Mothers are Hypocrites
And children are our biggest mirrors.
If you haven't actually used the words do as I say, not as I do, surely you've heard them. As much as I hate to admit it, becoming a mother helped me understand this saying more than I would prefer.
With our 8-year-old son still at an age of unlimited energy, he is also at that age; the tender stage of transition between still cuddling in our arms at night and telling us how exceptionally lame we are in the morning. Perhaps not in those words, but suffice it to say that he feels far more intelligent than his parents and many days, it is common for me to waiver from you're the sweetest boy in the world to I'm raising a monster within minutes.
I never realized how little I knew about myself until I became a mother. I never knew I could change a dirty diaper at 3 a.m. without vomiting, fight off midnight monsters with my stories, or that my two arms are capable of carrying a load for four.

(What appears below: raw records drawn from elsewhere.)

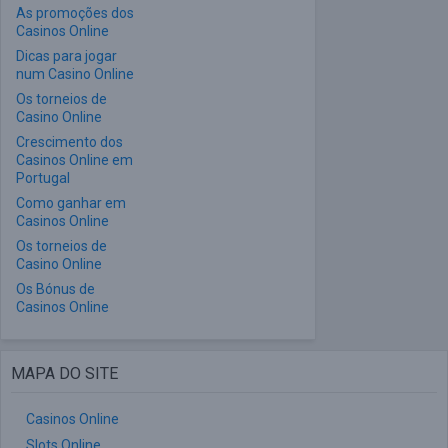
As promoções dos
Casinos Online
Dicas para jogar
num Casino Online
Os torneios de
Casino Online
Crescimento dos
Casinos Online em
Portugal
Como ganhar em
Casinos Online
Os torneios de
Casino Online
Os Bónus de
Casinos Online
MAPA DO SITE
Casinos Online
Slots Online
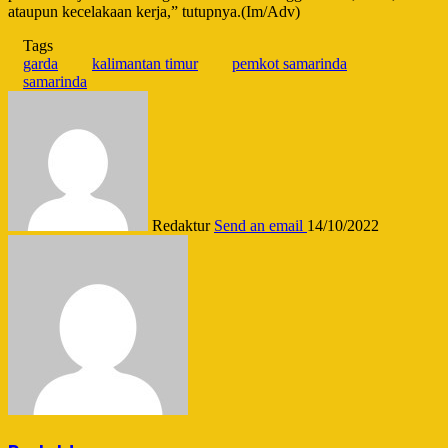
ataupun kecelakaan kerja,” tutupnya.(Im/Adv)
Tags
garda
kalimantan timur
pemkot samarinda
samarinda
Redaktur
Send an email
14/10/2022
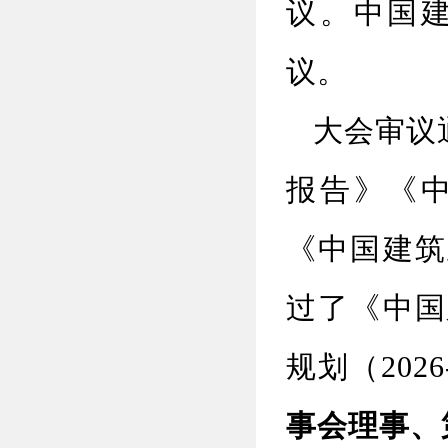
议。中国
议。
大会审议通
报告》《
《中国建筑
过了《中国
规划（
20
事会理事、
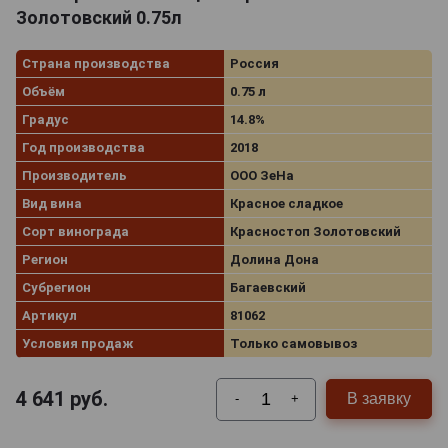
Золотовский 0.75л
Страна производства
Россия
Объём
0.75 л
Градус
14.8%
Год производства
2018
Производитель
ООО ЗеНа
Вид вина
Красное сладкое
Сорт винограда
Красностоп Золотовский
Регион
Долина Дона
Субрегион
Багаевский
Артикул
81062
Условия продаж
Только самовывоз
4 641
руб.
В заявку
-
+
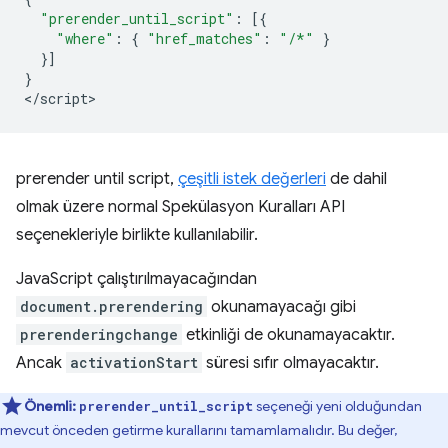
"prerender_until_script"
:
[{
"where"
:
{
"href_matches"
:
"/*"
}
}]
}
<
/script
prerender until script
,
çeşitli istek değerleri
de dahil
olmak üzere normal Spekülasyon Kuralları API
seçenekleriyle birlikte kullanılabilir.
JavaScript çalıştırılmayacağından
document.prerendering
okunamayacağı gibi
prerenderingchange
etkinliği de okunamayacaktır.
Ancak
activationStart
süresi sıfır olmayacaktır.
Önemli:
seçeneği yeni olduğundan
prerender_until_script
mevcut önceden getirme kurallarını tamamlamalıdır. Bu değer,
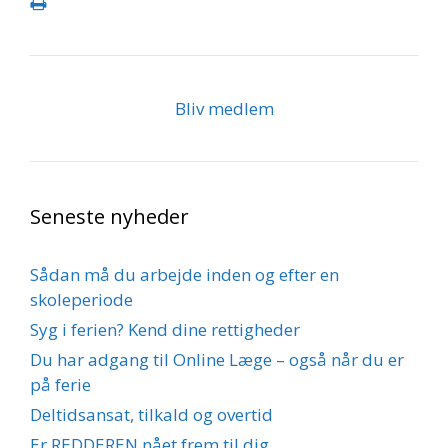
Bliv medlem
Seneste nyheder
Sådan må du arbejde inden og efter en
skoleperiode
Syg i ferien? Kend dine rettigheder
Du har adgang til Online Læge – også når du er
på ferie
Deltidsansat, tilkald og overtid
Er REDDEREN nået frem til dig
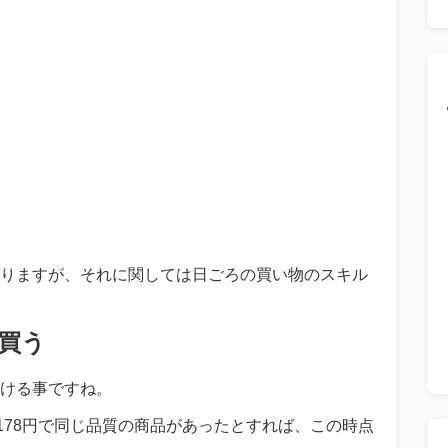
りますが、それに関しては日ごろの買い物のスキル
買う
ける事ですね。
178円で同じ品質の商品があったとすれば、この時点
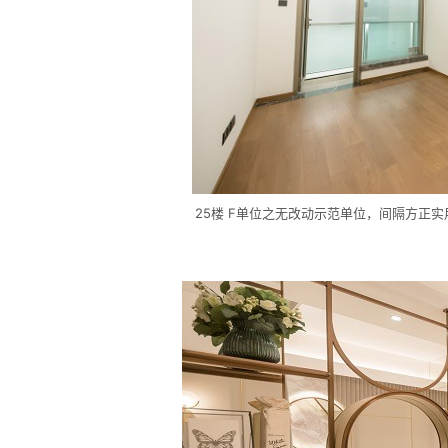
25楼 F单位之无改动示范单位，间隔方正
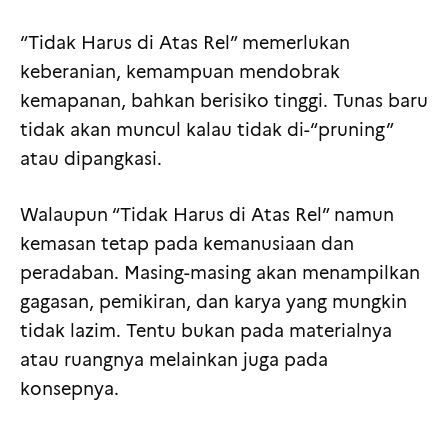
“Tidak Harus di Atas Rel” memerlukan
keberanian, kemampuan mendobrak
kemapanan, bahkan berisiko tinggi. Tunas baru
tidak akan muncul kalau tidak di-“pruning”
atau dipangkasi.
Walaupun “Tidak Harus di Atas Rel” namun
kemasan tetap pada kemanusiaan dan
peradaban. Masing-masing akan menampilkan
gagasan, pemikiran, dan karya yang mungkin
tidak lazim. Tentu bukan pada materialnya
atau ruangnya melainkan juga pada
konsepnya.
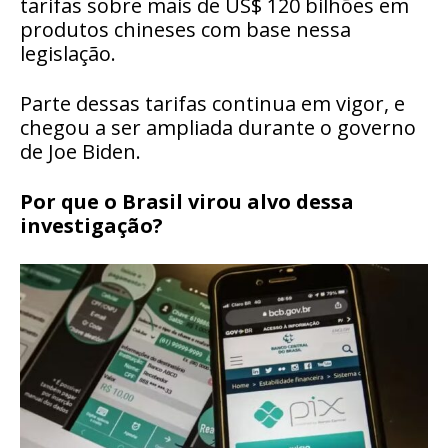
tarifas sobre mais de US$ 120 bilhões em
produtos chineses com base nessa
legislação.
Parte dessas tarifas continua em vigor, e
chegou a ser ampliada durante o governo
de Joe Biden.
Por que o Brasil virou alvo dessa
investigação?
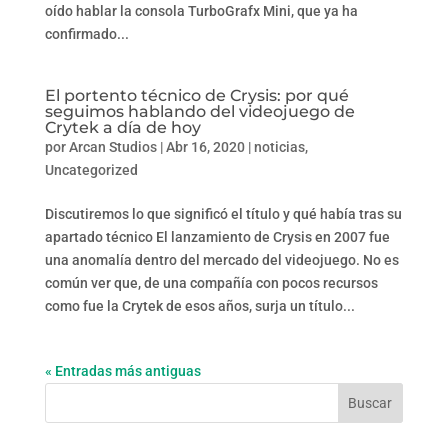
oído hablar la consola TurboGrafx Mini, que ya ha
confirmado...
El portento técnico de Crysis: por qué
seguimos hablando del videojuego de
Crytek a día de hoy
por
Arcan Studios
|
Abr 16, 2020
|
noticias
,
Uncategorized
Discutiremos lo que significó el título y qué había tras su
apartado técnico El lanzamiento de Crysis en 2007 fue
una anomalía dentro del mercado del videojuego. No es
común ver que, de una compañía con pocos recursos
como fue la Crytek de esos años, surja un título...
« Entradas más antiguas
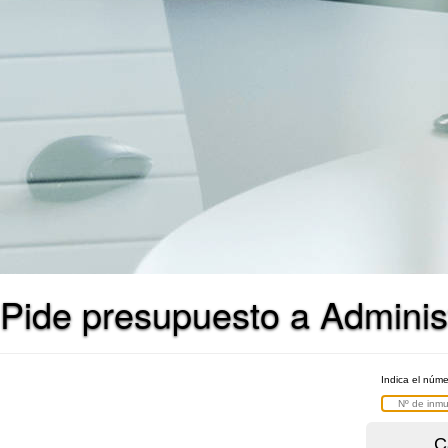
Pide presupuesto a Adminis
Indica el núme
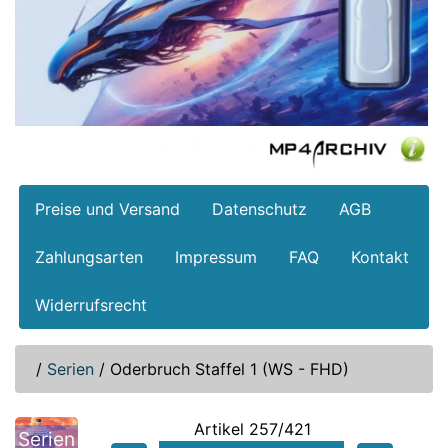
Preise und Versand
Datenschutz
AGB
Zahlungsarten
Impressum
FAQ
Kontakt
Widerrufsrecht
/
Serien
/
Oderbruch Staffel 1 (WS - FHD)
Artikel 257/421
Serien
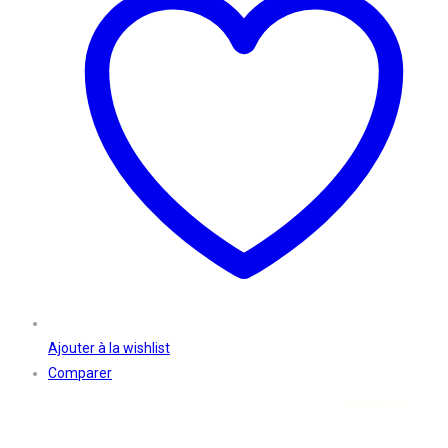
Ajouter à la wishlist
Comparer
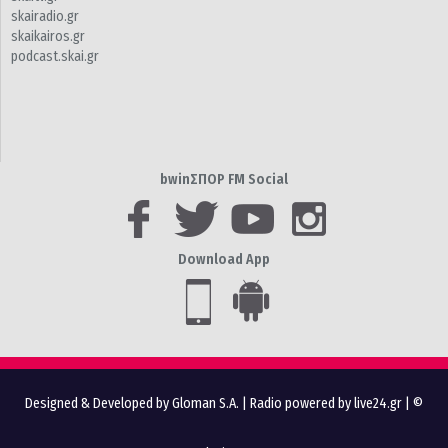
skairadio.gr
skaikairos.gr
podcast.skai.gr
bwinΣΠΟΡ FM Social
Download App
Designed & Developed by Gloman S.A.
|
Radio powered by live24.gr
| ©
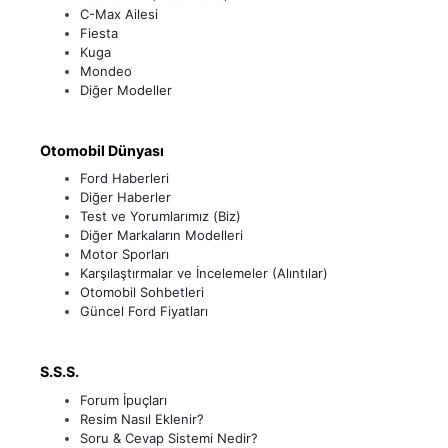
C-Max Ailesi
Fiesta
Kuga
Mondeo
Diğer Modeller
Otomobil Dünyası
Ford Haberleri
Diğer Haberler
Test ve Yorumlarımız (Biz)
Diğer Markaların Modelleri
Motor Sporları
Karşılaştırmalar ve İncelemeler (Alıntılar)
Otomobil Sohbetleri
Güncel Ford Fiyatları
S.S.S.
Forum İpuçları
Resim Nasıl Eklenir?
Soru & Cevap Sistemi Nedir?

Becoming a mother changes a lot. But it doesn’t change everything.
Of all the lessons we try to teach our child, those I hold with highest importance are the lessons I am still trying to learn myself.

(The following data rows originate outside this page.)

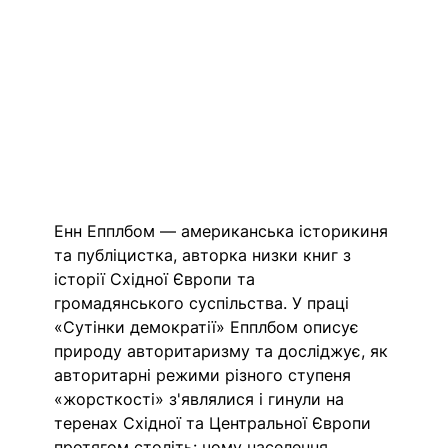
Енн Епплбом — американська історикиня 
та публіцистка, авторка низки книг з 
історії Східної Європи та 
громадянського суспільства. У праці 
«Сутінки демократії» Епплбом описує 
природу авторитаризму та досліджує, як 
авторитарні режими різного ступеня 
«жорсткості» з'являлися і гинули на 
теренах Східної та Центральної Європи 
протягом століть: чому населення 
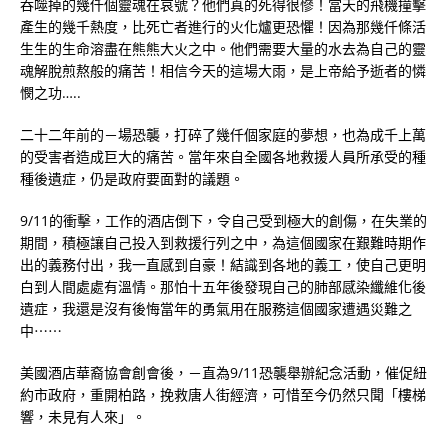
吞噬掉的幾仟個靈魂在哀號？他們真的死得很慘！當天的飛機撞擊
產生的幾千熱度，比死亡者進行的火化爐更恐懼！因為那幾仟條活
生生的生命溶盡在熊熊大火之中。他們需要大量的水去為自己的靈
魂解脫煎熬般的痛苦！相信今天的這場大雨，是上帝給予逝者的憐
憫之功…..
二十二年前的－場恐襲，打碎了幾仟個家庭的夢想，也為成千上萬
的受害者造成巨大的痛苦。當年來自全國各地救援人員所承受的種
種後遺症，仍是政府要面對的議題。
9/11的衝擊，工作的酒店倒下，令自己受到極大的創傷，在失業的
期間，積極讓自己投入到救援行列之中，為這個國家在艱難時期作
出的義務付出，我一直感到自豪！結識到各地的義工，使自己更明
白到人間處處有溫情。那怕十五年後發現自己的肺部感染纖維化後
遺症，我還是沒有後悔當年的勇氣用在服務這個國家遭遇災難之
中⋯⋯
美國酒店華裔協會創會後，－直為9/11恐襲舉辦紀念活動，催促紐
約市政府，重開柏路，挽救唐人街經濟，可惜至今仍然只聞「樓梯
響，未見有人來」。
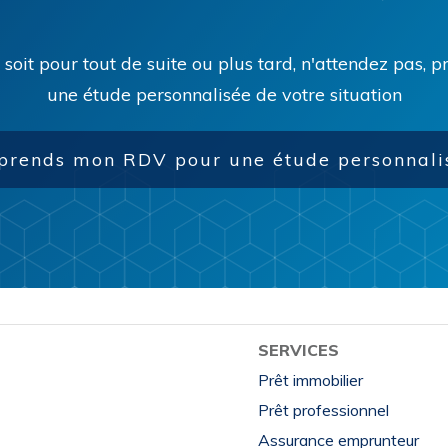
 soit pour tout de suite ou plus tard, n'attendez pas,
une étude personnalisée de votre situation
 prends mon RDV pour une étude personnali
SERVICES
Prêt immobilier
Prêt professionnel
Assurance emprunteur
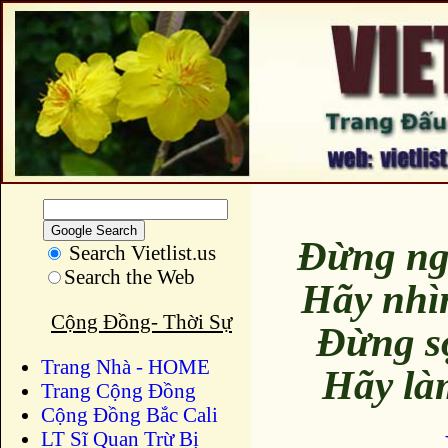
Đừng ng
Search Vietlist.us
Search the Web
Hãy nhì
Cộng Đồng- Thời Sự
Đừng s
Trang Nhà - HOME
Hãy là
Trang Cộng Đồng
Cộng Đồng Bắc Cali
LT Sĩ Quan Trừ Bị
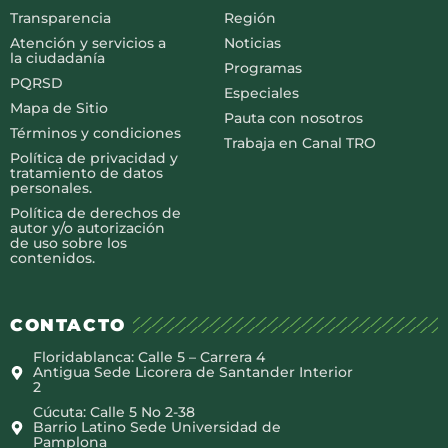
Transparencia
Región
Atención y servicios a
Noticias
la ciudadanía
Programas
PQRSD
Especiales
Mapa de Sitio
Pauta con nosotros
Términos y condiciones
Trabaja en Canal TRO
Política de privacidad y
tratamiento de datos
personales.
Política de derechos de
autor y/o autorización
de uso sobre los
contenidos.
CONTACTO
Floridablanca: Calle 5 – Carrera 4
Antigua Sede Licorera de Santander Interior
2
Cúcuta: Calle 5 No 2-38
Barrio Latino Sede Universidad de
Pamplona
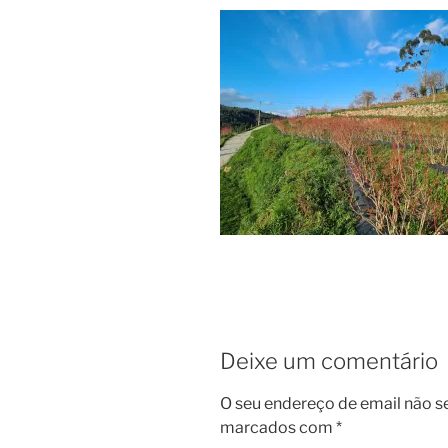
Deixe um comentário
O seu endereço de email não s
marcados com
*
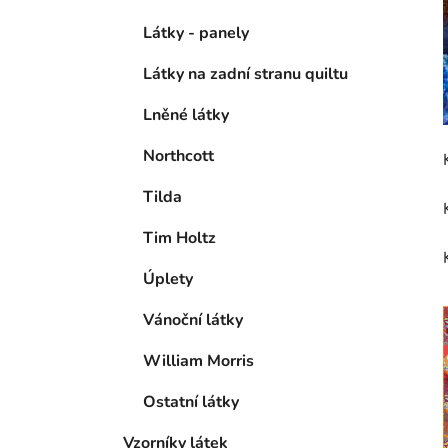
Látky - panely
Látky na zadní stranu quiltu
Lněné látky
Northcott
Tilda
Tim Holtz
Úplety
Vánoční látky
William Morris
Ostatní látky
Vzorníky látek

I always tell him I love you just the way you are, but fight my own reflection in the mirror.
I promise my son anything is possible, while tightly holding hands with hopelessness.
I remind him to stay true to and believe in himself, while I struggle with my own self-esteem.

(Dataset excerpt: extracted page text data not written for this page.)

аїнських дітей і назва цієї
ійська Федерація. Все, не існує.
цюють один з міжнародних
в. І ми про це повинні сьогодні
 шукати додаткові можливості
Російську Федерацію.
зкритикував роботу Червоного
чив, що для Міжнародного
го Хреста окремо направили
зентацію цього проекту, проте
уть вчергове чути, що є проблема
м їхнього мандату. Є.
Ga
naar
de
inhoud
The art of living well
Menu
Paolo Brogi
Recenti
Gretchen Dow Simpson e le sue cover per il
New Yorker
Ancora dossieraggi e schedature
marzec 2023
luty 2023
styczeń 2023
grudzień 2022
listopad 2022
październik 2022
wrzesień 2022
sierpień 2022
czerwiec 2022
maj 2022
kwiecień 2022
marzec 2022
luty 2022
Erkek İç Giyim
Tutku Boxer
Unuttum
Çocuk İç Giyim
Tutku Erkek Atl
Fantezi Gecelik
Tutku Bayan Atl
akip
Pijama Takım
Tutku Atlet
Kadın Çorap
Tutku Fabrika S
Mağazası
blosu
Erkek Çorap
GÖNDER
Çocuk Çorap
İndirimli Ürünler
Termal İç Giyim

I remind him to always try his best and to never-ever give up, while I raise my white flag in the air.
As it turns out, children are capable of teaching us too and there are times when he catches me off-guard with a lesson of my own.
This Mother’s Day was one such example. Sunday, May 14th was a special morning with cards, flowers, and a little extra sugar to remind me I’m loved. But it was after his Sunday school class when I received the following:
Lesson number one came with the first line as tears welled in my eyes.
But it was No. 4 that knocked me off my feet.
I like that you will write books.
I haven’t yet shared with you all of my writing dreams. Or my writing struggles. I have, however, shared some of them with my son. I want him to know that parents have dreams too. I want him to know that finding your passion is important at any age. And, as difficult as it is, I want him to see that sometimes you have to work really, really hard to make them come true.
The part I haven’t yet taught myself is how to keep going in the face of severe disappointment and what he doesn’t know is the rejection I have experienced, while completely normal for a writer, has been dream-crushing.
I have learned for myself none of the lessons I’m trying to teach him and in recent months have experienced some of my darkest moments of hopelessness. I haven’t believed in myself. I haven’t believed that anything is possible. And I haven’t even stayed true to who I am in the process.
I like that you will write books.
His words simultaneously woke me up and healed my wounds. My 8 year-old is proud of the fact his mother wants to write books. Even more, he believes I will.
This is the conversation we had a day after the launch of this site:
Me: Did you know that mommy now has a web site for my writing?
Son: Really?! You mean one you can go on?!
Son: (with a smile that could light the world on fire) Are you going to be an author?
What I cannot bear to tell him is - I really don’t know.
Some days, I struggle to even hope.
So, for now, all I can say is: I’m trying, Buddy. I’m trying my best.